During the 30–day follow-up period, the thrombotic event rate was 11% (n=24) for the entire population and 12% (n=17) among patients experiencing an ICH. The mortality rate for all patients was 12% (n=27). The rate of these events occurred within the range expected in this population given the severity of the bleeding, their advanced age and underlying thrombotic risk, and the percentage who restarted anticoagulant therapy (57%) following their bleeding episode.
Two of the 228 patients experienced an infusion reaction and none developed antibodies to Factor Xa or Factor X or neutralizing antibodies to AndexXa.
Data from the adjudicated efficacy population of 132 patients, who were confirmed to have major bleeding by the independent adjudication committee, and whose baseline anti-Factor Xa activity was substantially elevated (>75 ng/ml or 0.25 IU/mL if receiving enoxaparin), demonstrate that AndexXa rapidly and substantially reversed anti-Factor Xa activity, and these levels were sustained for the duration of administration.
Specifically, anti-Factor Xa activity, the co-primary efficacy endpoint, decreased by a median of greater than 90 percent for both apixaban and rivaroxaban following the bolus dose, which was sustained at similar levels for the duration of the two-hour infusion.

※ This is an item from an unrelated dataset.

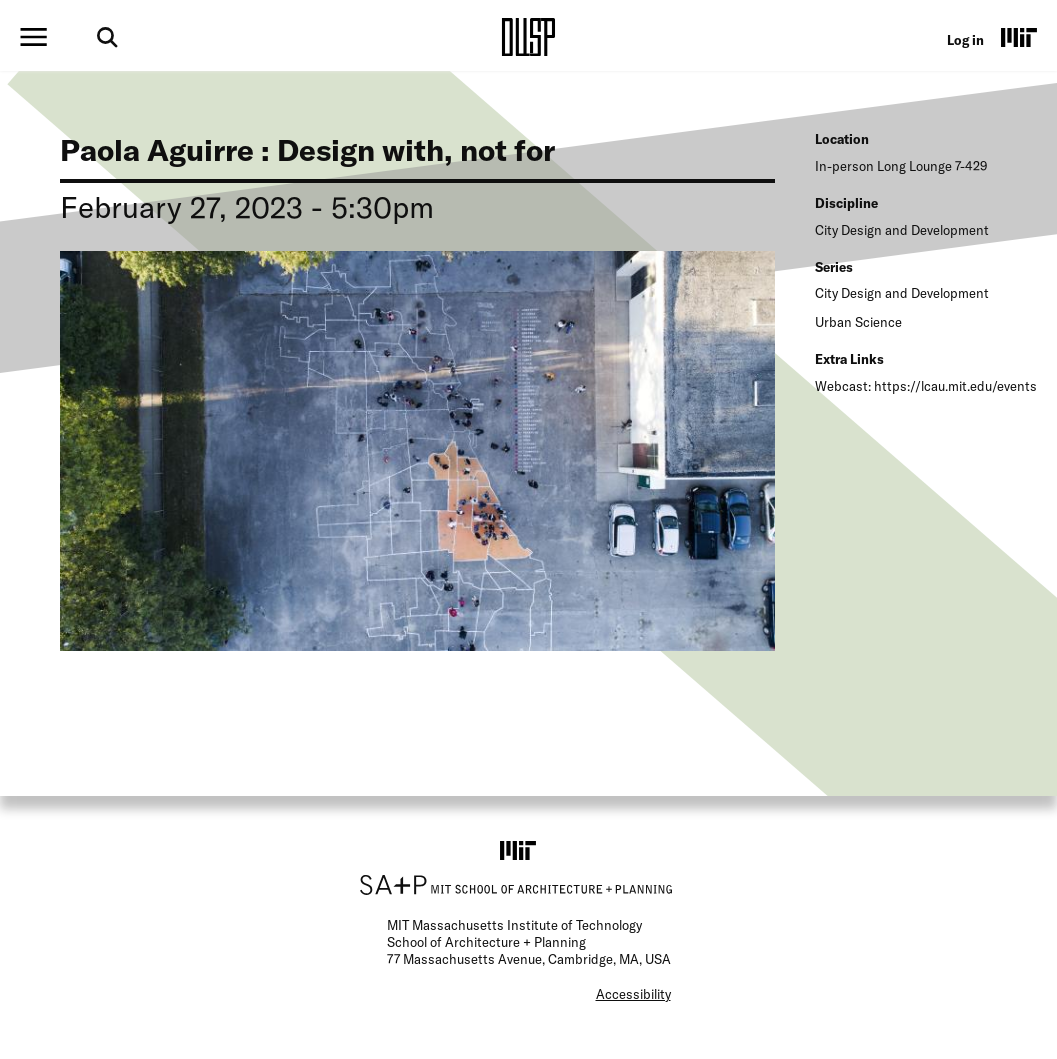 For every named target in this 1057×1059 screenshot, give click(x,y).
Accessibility (633, 994)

The independent adjudication committee determined that 109 of 132 patients (83%) achieved effective haemostasis, as defined by a haemostatic efficacy rating of “excellent” or “good” (the criteria used by the adjudication committee were based on similar criteria used in a pivotal study of Kcentra, approved for the reversal of Vitamin K antagonists). Among patients with gastrointestinal bleeding, 86% had effective haemostasis, as did 81% of patients with intracranial bleeding. Haemostatic efficacy was similar for patients on apixaban (82%) and rivaroxaban (83%).
Portola is developing andexanet alfa as a universal antidote for patients who are anticoagulated with an oral or injectable Factor Xa inhibitor, including apixaban and rivaroxaban, who experience a serious uncontrolled or life-threatening bleeding event or who require urgent or emergency surgery. Andexanet alfa is currently under review by the US Food and Drug Administration (FDA), with an assigned action date of May 4, 2018, and by the European Medicines Agency (EMA), with an expected decision in 2019.